**Try it**. Each line from the one containing "www.hetkatholiekegeloof.nl (277, 564)" to the end of the entries below is to be set down exactly; the pictures are not.

**Extracted material**.
- Opening Delimiter -
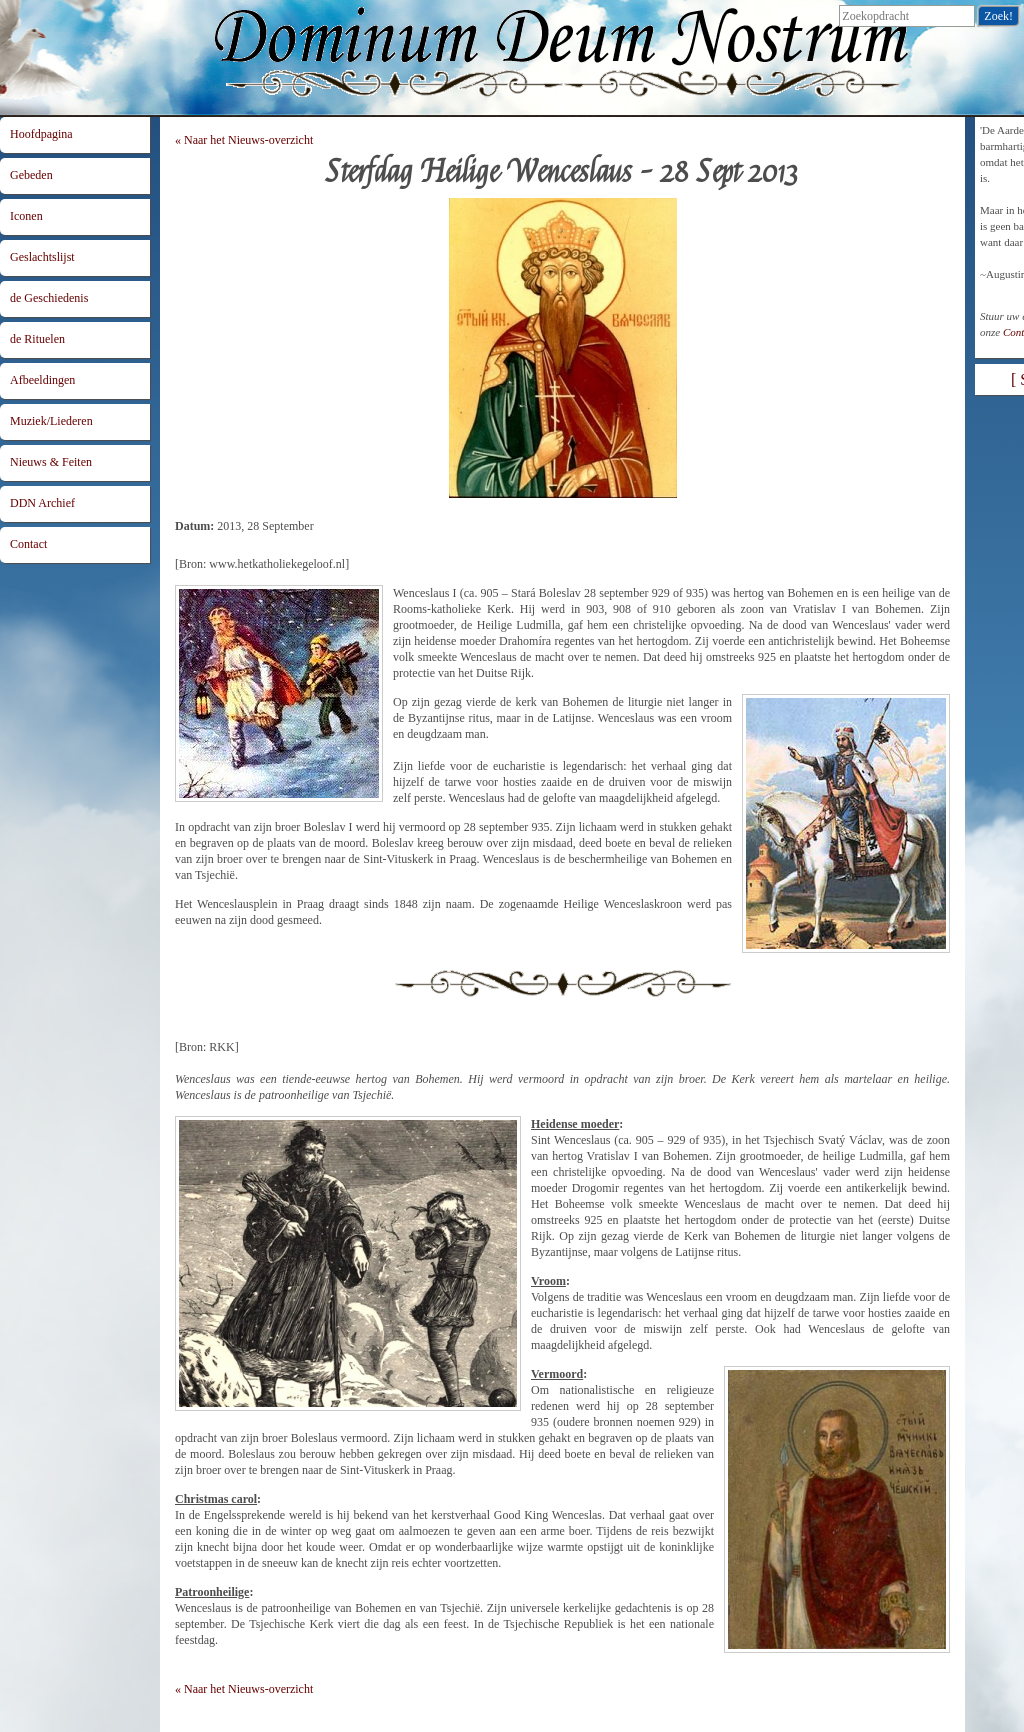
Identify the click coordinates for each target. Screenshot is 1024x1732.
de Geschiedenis (49, 298)
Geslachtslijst (42, 257)
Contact (28, 544)
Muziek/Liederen (51, 421)
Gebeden (31, 175)
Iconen (26, 216)
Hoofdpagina (41, 134)
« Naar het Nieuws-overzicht (244, 140)
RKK (221, 1047)
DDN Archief (42, 503)
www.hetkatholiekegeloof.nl (277, 564)
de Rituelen (37, 339)
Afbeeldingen (42, 380)
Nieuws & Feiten (51, 462)
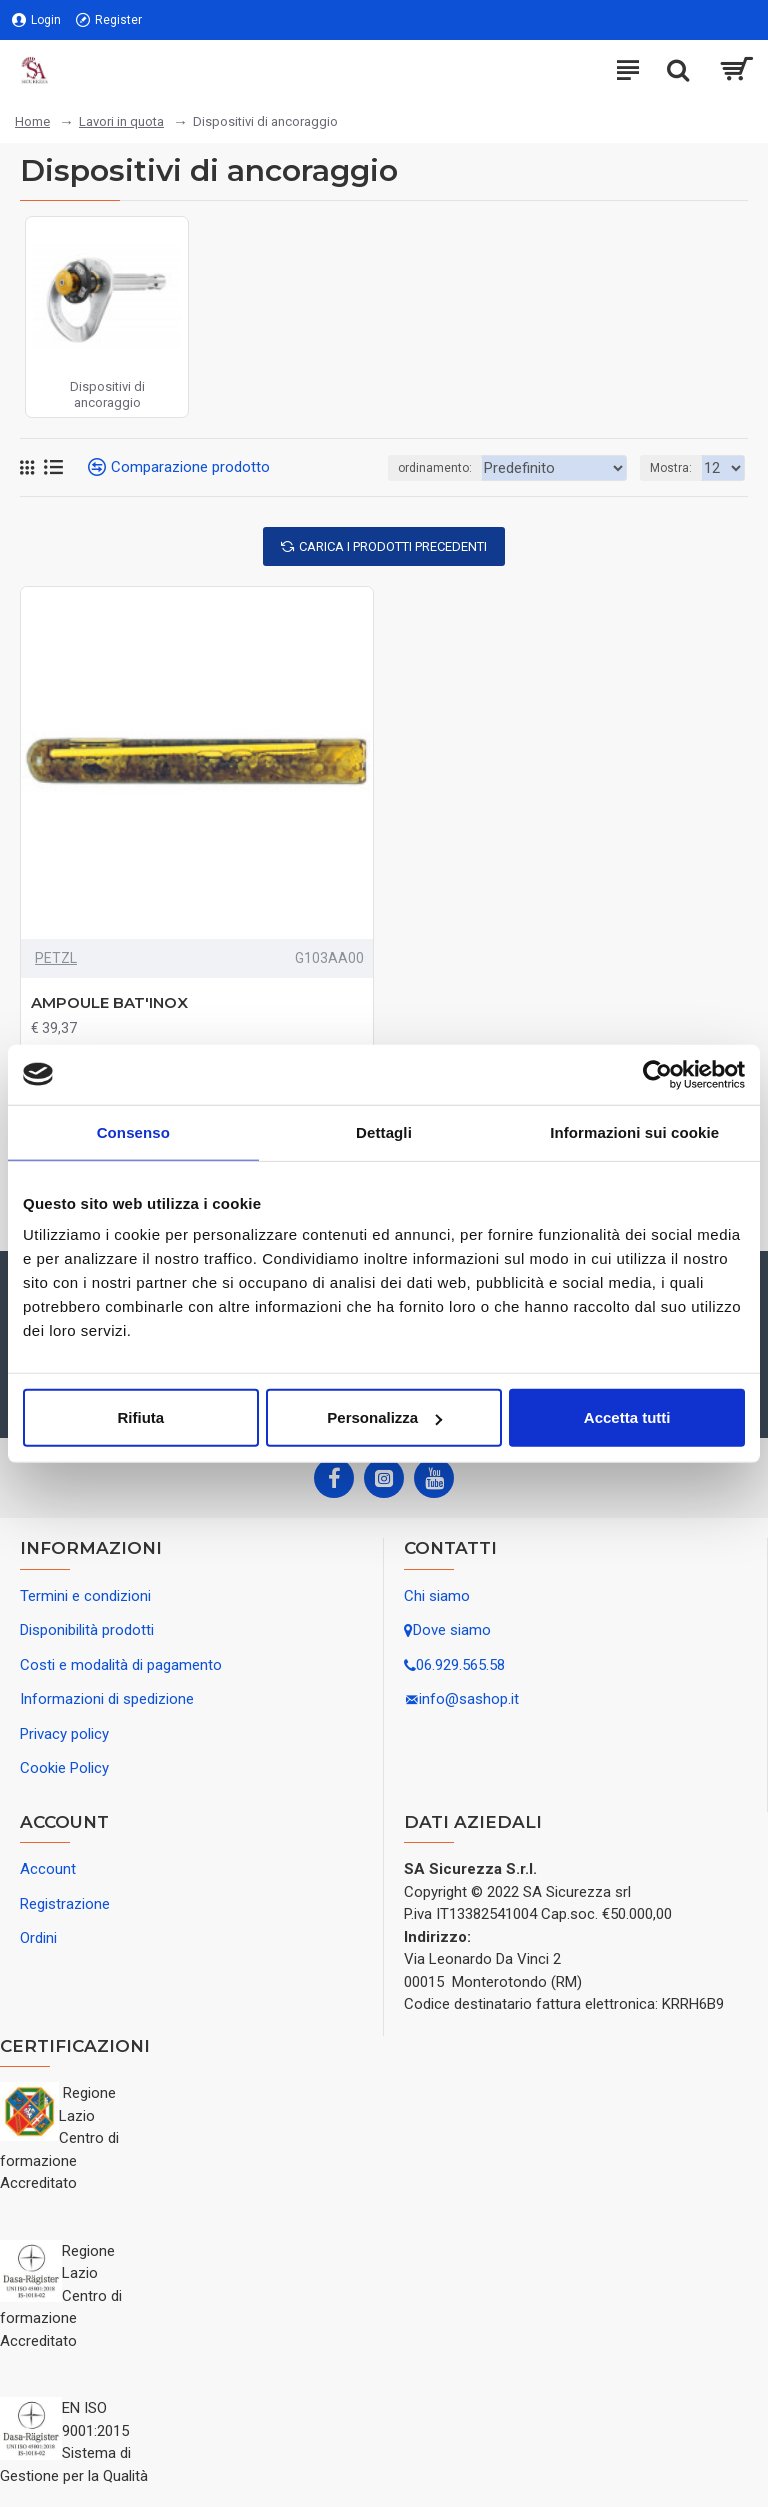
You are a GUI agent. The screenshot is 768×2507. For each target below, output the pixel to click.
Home (32, 121)
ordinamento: (418, 468)
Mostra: (671, 468)
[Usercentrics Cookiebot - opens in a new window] (657, 1074)
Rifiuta (140, 1417)
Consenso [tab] (133, 1131)
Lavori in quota (121, 121)
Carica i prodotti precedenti (393, 546)
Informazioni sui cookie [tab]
- Closing Delimiter -
**Answer to this exercise**.
www.hetkatholiekegeloof.nl (277, 564)
de Rituelen (37, 339)
Afbeeldingen (42, 380)
Nieuws & Feiten (51, 462)
You are a GUI agent. The screenshot is 768×2507. For each target below, output the pixel to click.
Home (32, 121)
ordinamento: (418, 468)
Mostra: (671, 468)
[Usercentrics Cookiebot - opens in a new window] (657, 1074)
Rifiuta (140, 1417)
Consenso [tab] (133, 1131)
Lavori in quota (121, 121)
Carica i prodotti precedenti (393, 546)
Informazioni sui cookie [tab]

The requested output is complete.